(Saved entries)
• • • • •

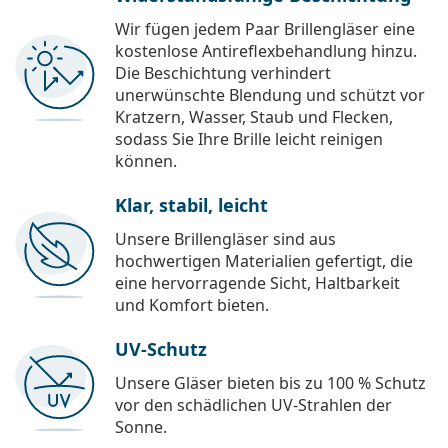
Wir fügen jedem Paar Brillengläser eine
kostenlose Antireflexbehandlung hinzu.
Die Beschichtung verhindert
unerwünschte Blendung und schützt vor
Kratzern, Wasser, Staub und Flecken,
sodass Sie Ihre Brille leicht reinigen
können.
Klar, stabil, leicht
Unsere Brillengläser sind aus
hochwertigen Materialien gefertigt, die
eine hervorragende Sicht, Haltbarkeit
und Komfort bieten.
UV-Schutz
Unsere Gläser bieten bis zu 100 % Schutz
vor den schädlichen UV-Strahlen der
Sonne.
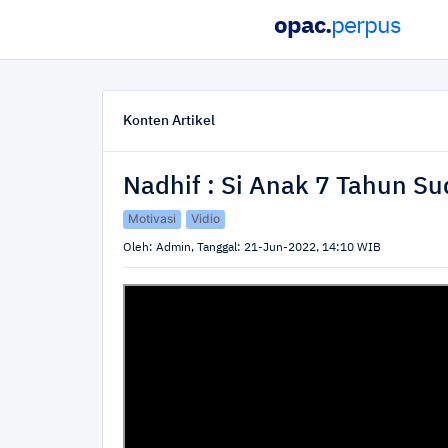
opac.
perpus
Home
Konten Artikel
Nadhif : Si Anak 7 Tahun Su
Motivasi
Vidio
Oleh: Admin, Tanggal: 21-Jun-2022, 14:10 WIB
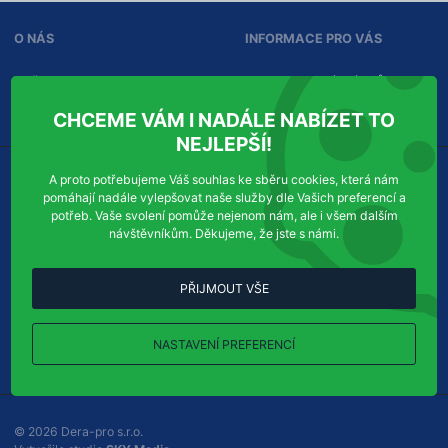
i
n
O NÁS
INFORMACE PRO VÁS
f
o
r
Služby
Ochrana osobních údajů
m
Kontakty
Správa souhlasů
a
CHCEME VÁM I NADÁLE NABÍZET TO
c
NEJLEPŠÍ!
í
A proto potřebujeme Váš souhlas ke sběru cookies, která nám
KDE NÁS NAJDETE
KONTAKTUJTE NÁS
pomáhají nadále vylepšovat naše služby dle Vašich preferencí a
potřeb. Vaše svolení pomůže nejenom nám, ale i všem dalším
Dera-pro s.r.o.
Příjem objednávek:
návštěvníkům. Děkujeme, že jste s námi.
Chudenická 1059/30
Tel
efon:
+420
724
123
321
102 00
Praha 10-Hostivař
E-
info@dera-pro.cz
PŘIJMOUT VŠE
mail:
Ukázat na mapě
NASTAVENÍ PREFERENCÍ
Všechny kontakty
© 2026 Dera-pro s.r.o.
P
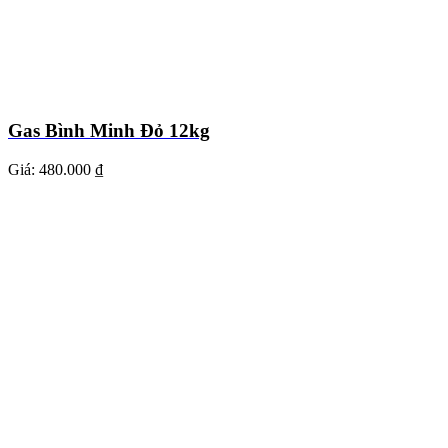
Gas Bình Minh Đỏ 12kg
Giá:
480.000 ₫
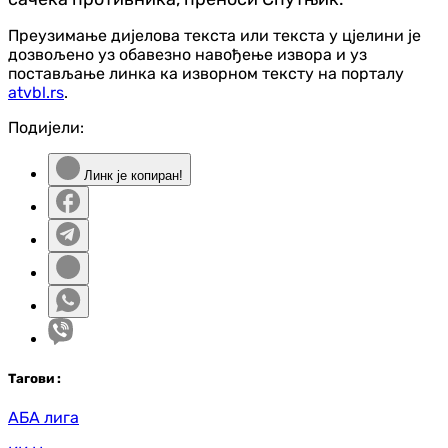
Преузимање дијелова текста или текста у цјелини је
дозвољено уз обавезно навођење извора и уз
постављање линка ка изворном тексту на порталу
atvbl.rs
.
Подијели:
Линк је копиран!
Таг
ови
:
АБА лига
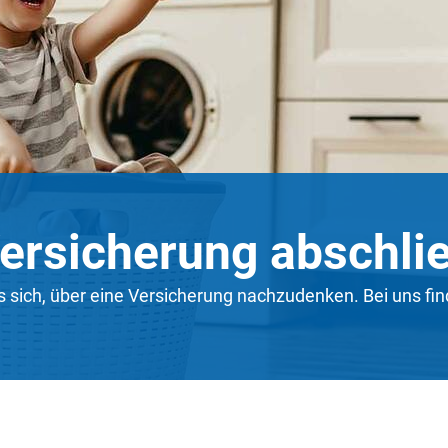
ersicherung abschli
es sich, über eine Versicherung nachzudenken. Bei uns fin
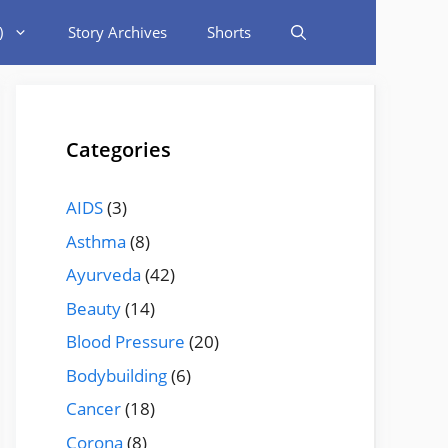
)
Story Archives
Shorts
Categories
AIDS
(3)
Asthma
(8)
Ayurveda
(42)
Beauty
(14)
Blood Pressure
(20)
Bodybuilding
(6)
Cancer
(18)
Corona
(8)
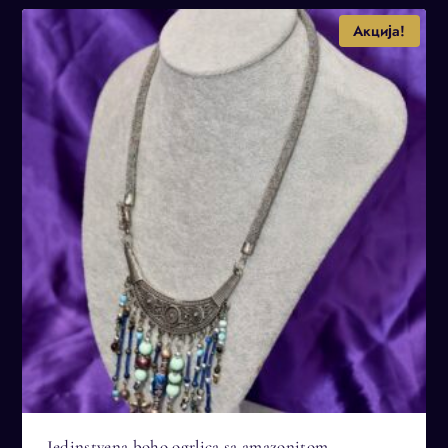
10.500 рсд.
Акција!
Jedinstvena boho ogrlica sa amazonitom,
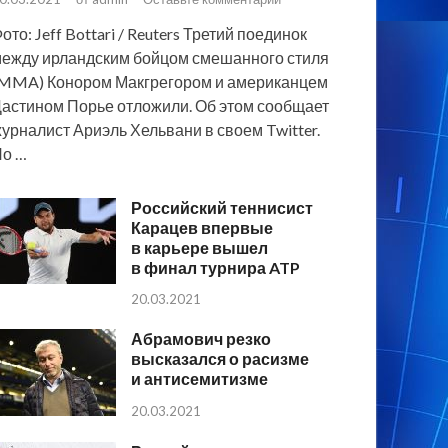
ото: Jeff Bottari / Reuters Третий поединок
ежду ирландским бойцом смешанного стиля
MMA) Конором Макгрегором и американцем
астином Порье отложили. Об этом сообщает
урналист Ариэль Хельвани в своем Twitter.
По …
Российский теннисист
Карацев впервые
в карьере вышел
в финал турнира ATP
20.03.2021
Абрамович резко
высказался о расизме
и антисемитизме
20.03.2021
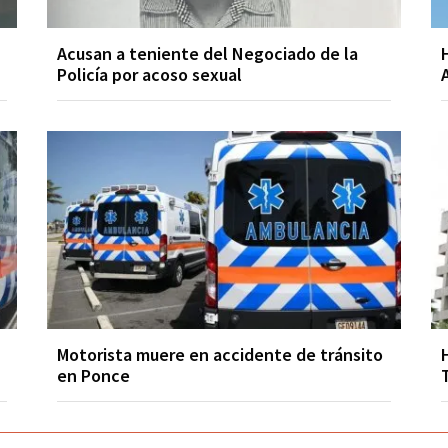
Acusan a teniente del Negociado de la
Policía por acoso sexual
Motorista muere en accidente de tránsito
en Ponce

• • • • •

Leaving the pictures out, write out every entry exactly.

Completed task
Wir fügen jedem Paar Brillengläser eine
kostenlose Antireflexbehandlung hinzu.
Die Beschichtung verhindert
unerwünschte Blendung und schützt vor
Kratzern, Wasser, Staub und Flecken,
sodass Sie Ihre Brille leicht reinigen
können.
Klar, stabil, leicht
Unsere Brillengläser sind aus
hochwertigen Materialien gefertigt, die
eine hervorragende Sicht, Haltbarkeit
und Komfort bieten.
UV-Schutz
Unsere Gläser bieten bis zu 100 % Schutz
vor den schädlichen UV-Strahlen der
Sonne.
opac.
perpus
Home
Konten Artikel
Nadhif : Si Anak 7 Tahun Su
Motivasi
Vidio
Oleh: Admin, Tanggal: 21-Jun-2022, 14:10 WIB
i
n
O NÁS
INFORMACE PRO VÁS
f
o
r
Služby
Ochrana osobních údajů
m
Kontakty
Správa souhlasů
a
CHCEME VÁM I NADÁLE NABÍZET TO
c
NEJLEPŠÍ!
í
A proto potřebujeme Váš souhlas ke sběru cookies, která nám
KDE NÁS NAJDETE
KONTAKTUJTE NÁS
pomáhají nadále vylepšovat naše služby dle Vašich preferencí a
potřeb. Vaše svolení pomůže nejenom nám, ale i všem dalším
Dera-pro s.r.o.
Příjem objednávek:
návštěvníkům. Děkujeme, že jste s námi.
Chudenická 1059/30
Tel
efon:
+420
724
123
321
102 00
Praha 10-Hostivař
E-
info@dera-pro.cz
PŘIJMOUT VŠE
mail:
Ukázat na mapě
NASTAVENÍ PREFERENCÍ
Všechny kontakty
© 2026 Dera-pro s.r.o.
P
Gas Bình Minh Đỏ 12kg
Giá:
480.000 ₫
Преузимање дијелова текста или текста у цјелини је
дозвољено уз обавезно навођење извора и уз
постављање линка ка изворном тексту на порталу
atvbl.rs
.
Подијели:
Линк је копиран!
Таг
ови
:
АБА лига
ersicherung abschli
es sich, über eine Versicherung nachzudenken. Bei uns fin
)
Story Archives
Shorts
Categories
AIDS
(3)
Asthma
(8)
Ayurveda
(42)
Beauty
(14)
Blood Pressure
(20)
Bodybuilding
(6)
Cancer
(18)
Corona
(8)
10.500 рсд.
Акција!
Jedinstvena boho ogrlica sa amazonitom,
ото: Jeff Bottari / Reuters Третий поединок
ежду ирландским бойцом смешанного стиля
MMA) Конором Макгрегором и американцем
астином Порье отложили. Об этом сообщает
урналист Ариэль Хельвани в своем Twitter.
По …
Российский теннисист
Карацев впервые
в карьере вышел
в финал турнира ATP
20.03.2021
Абрамович резко
высказался о расизме
и антисемитизме
20.03.2021
Acusan a teniente del Negociado de la
Policía por acoso sexual
Motorista muere en accidente de tránsito
en Ponce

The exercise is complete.